For each API request, we calculate cost savings using these formulas:

baseline_cost = (input_tokens / 1,000,000) × $3.00 + (output_tokens / 1,000,000) × $15.00
Baseline: What Claude Sonnet would cost for this request
actual_cost = (input_tokens / 1,000,000) × provider_input_price + (output_tokens / 1,000,000) × provider_output_price
Actual: What the routed provider charged
savings = baseline_cost - actual_cost
Savings: The difference you didn't have to pay
savings_percent = (savings / baseline_cost) × 100
Savings %: Your cost reduction percentage

Pricing Data Sources

We maintain current pricing data for all supported providers. Here are the key providers and their pricing (per million tokens):

Provider Model Input Output vs Claude Sonnet
Anthropic claude-sonnet-4.5 $3.00 $15.00 Baseline (0%)
Anthropic claude-haiku-4.5 $1.00 $5.00 ~67% cheaper
OpenAI gpt-4o $2.50 $10.00 ~29% cheaper
OpenAI gpt-4o-mini $0.15 $0.60 ~95% cheaper
DeepSeek deepseek-chat $0.14 $0.28 ~95% cheaper
Mistral ministral-3b $0.04 $0.04 ~99% cheaper
Google gemini-2.0-flash $0.10 $0.40 ~97% cheaper

Sources: Pricing data is sourced directly from each provider's official documentation and updated regularly. See our src/plexor/pricing.py file for the complete, up-to-date pricing configuration.

Worked Examples

Example 1: Simple Query Routed to DeepSeek

Request: Code explanation task (eco mode)
Input tokens 1,000
Output tokens 500
Routed to deepseek-chat
Baseline cost (Claude) $0.0105
Actual cost (DeepSeek) $0.00028
Your savings $0.01022 (97.3%)
# Calculation breakdown
baseline = (1000 / 1_000_000) × $3.00 + (500 / 1_000_000) × $15.00
         = $0.003 + $0.0075
         = $0.0105

actual   = (1000 / 1_000_000) × $0.14 + (500 / 1_000_000) × $0.28
         = $0.00014 + $0.00014
         = $0.00028

savings  = $0.0105 - $0.00028 = $0.01022 (97.3% saved)

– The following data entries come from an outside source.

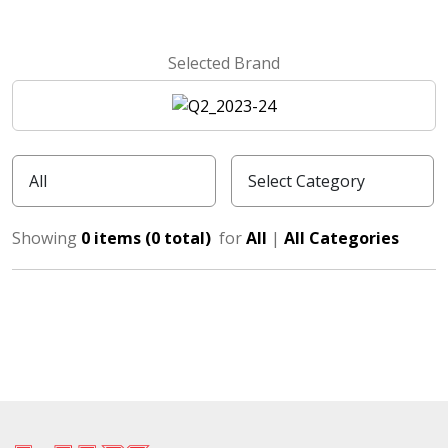
Selected Brand
Showing
0 items (0 total)
for
All
|
All Categories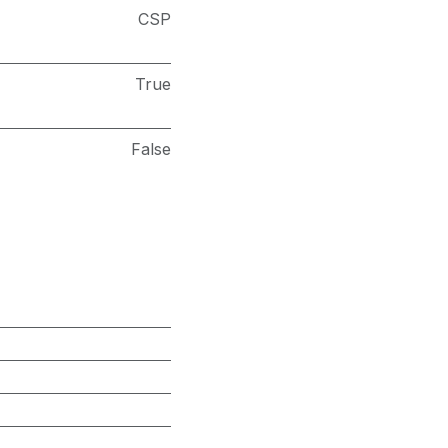
CSP
True
False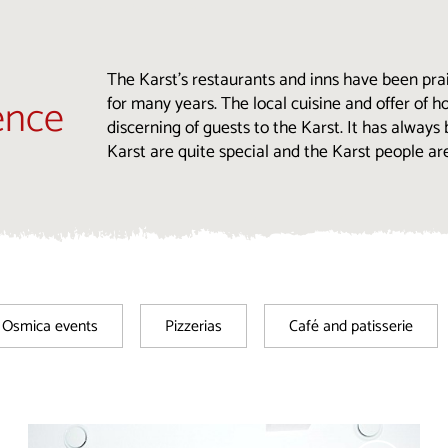
The Karst’s restaurants and inns have been prai
ence
for many years. The local cuisine and offer of
discerning of guests to the Karst. It has always
Karst are quite special and the Karst people ar
Osmica events
Pizzerias
Café and patisserie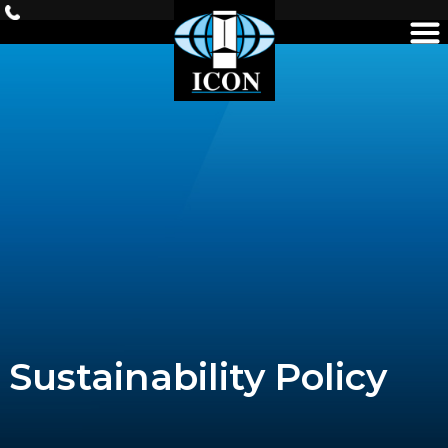
Skip
to
content
Sustainability Policy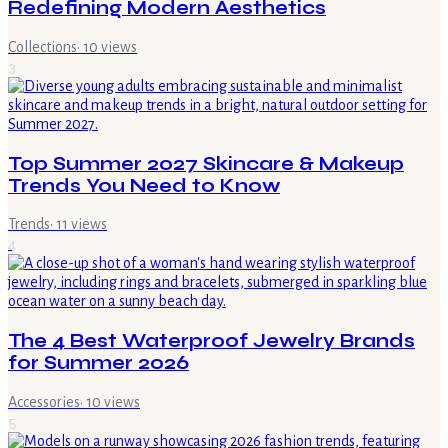
Redefining Modern Aesthetics
Collections
·
10
views
3
Top Summer 2027 Skincare & Makeup
Trends You Need to Know
Trends
·
11
views
4
The 4 Best Waterproof Jewelry Brands
for Summer 2026
Accessories
·
10
views
5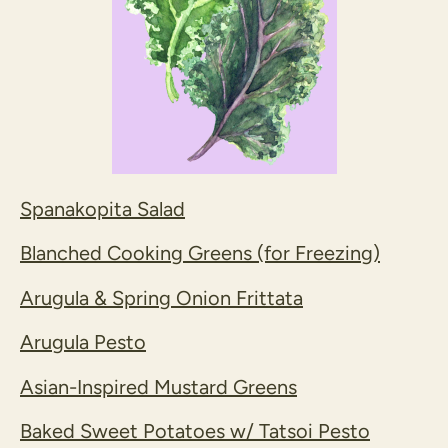
Spanakopita Salad
Blanched Cooking Greens (for Freezing)
Arugula & Spring Onion Frittata
Arugula Pesto
Asian-Inspired Mustard Greens
Baked Sweet Potatoes w/ Tatsoi Pesto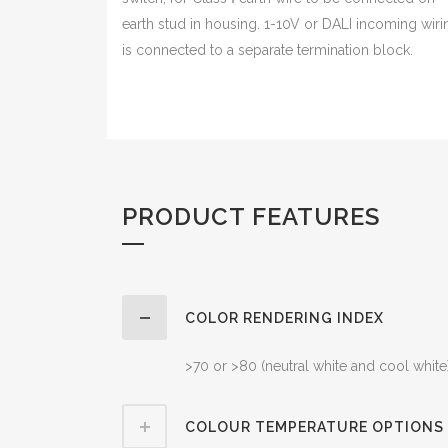
earth stud in housing. 1-10V or DALI incoming wiri
is connected to a separate termination block.
PRODUCT FEATURES
COLOR RENDERING INDEX
>70 or >80 (neutral white and cool white
COLOUR TEMPERATURE OPTIONS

Example 2: Complex Task Staying on Claude

Request: Complex refactoring (quality mode)
Input tokens 10,000
Output tokens 5,000
Routed to claude-sonnet-4.5
Baseline cost (Claude) $0.105
Actual cost (Claude) $0.105
Your savings $0.00 (0%)
Quality Mode Note
In quality mode or for complex tasks, Plexor may route to Claude to ensure the best results. In these cases, savings may be zero. This is by design: we prioritize quality over cost savings when appropriate.

Limitations & Caveats

What Our Savings Calculation Does NOT Include

  • Token optimization: We report raw token counts. Some requests may benefit from prompt optimization, but we don't claim savings from compression.
  • Quality differences: Cheaper models may produce different (sometimes lower quality) outputs. Savings are purely financial.
  • Latency costs: Some cheaper providers may have higher latency. We don't factor opportunity cost into savings.
  • Your actual Claude contract: If you have negotiated pricing with Anthropic, your real savings may differ from our baseline.

Potential Biases

  • Reference model choice: Using Claude Sonnet as baseline maximizes apparent savings when routing to cheaper providers. If you typically use cheaper models, your real savings would be lower.
  • Task mix: Savings vary significantly by task type. Simple tasks routed to cheap providers show high savings; complex tasks may show zero.

Audit Your Own Data

We encourage you to audit your usage data. Your dashboard shows per-request breakdowns with actual provider used, token counts, and costs. The raw data is available via our API at GET /v1/stats.